Your assignment: Transcribe exactly the lines that fall between the one holding "Diğer İçerikler" and the one holding "Hababam Sınıfı Üç Buçuk izle (2006)", inclusive, from the entries below.

Source information:
★ ★ ★

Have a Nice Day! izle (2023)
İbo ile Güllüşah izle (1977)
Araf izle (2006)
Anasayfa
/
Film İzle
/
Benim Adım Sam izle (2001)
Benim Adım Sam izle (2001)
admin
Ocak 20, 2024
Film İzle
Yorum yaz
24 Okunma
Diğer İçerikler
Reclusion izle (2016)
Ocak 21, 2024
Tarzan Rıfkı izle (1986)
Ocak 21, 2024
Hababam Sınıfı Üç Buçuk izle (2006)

★ ★ ★

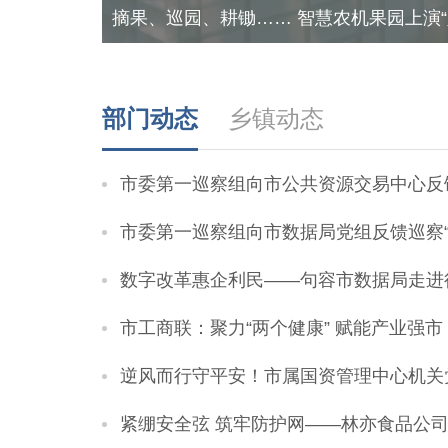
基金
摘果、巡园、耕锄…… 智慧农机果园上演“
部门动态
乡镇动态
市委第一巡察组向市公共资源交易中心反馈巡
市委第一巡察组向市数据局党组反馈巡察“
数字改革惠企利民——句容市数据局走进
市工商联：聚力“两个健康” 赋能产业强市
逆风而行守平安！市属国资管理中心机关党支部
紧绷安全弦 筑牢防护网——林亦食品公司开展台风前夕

★ ★ ★

Result for this exercise:
Diğer İçerikler
Reclusion izle (2016)
Ocak 21, 2024
Tarzan Rıfkı izle (1986)
Ocak 21, 2024
Hababam Sınıfı Üç Buçuk izle (2006)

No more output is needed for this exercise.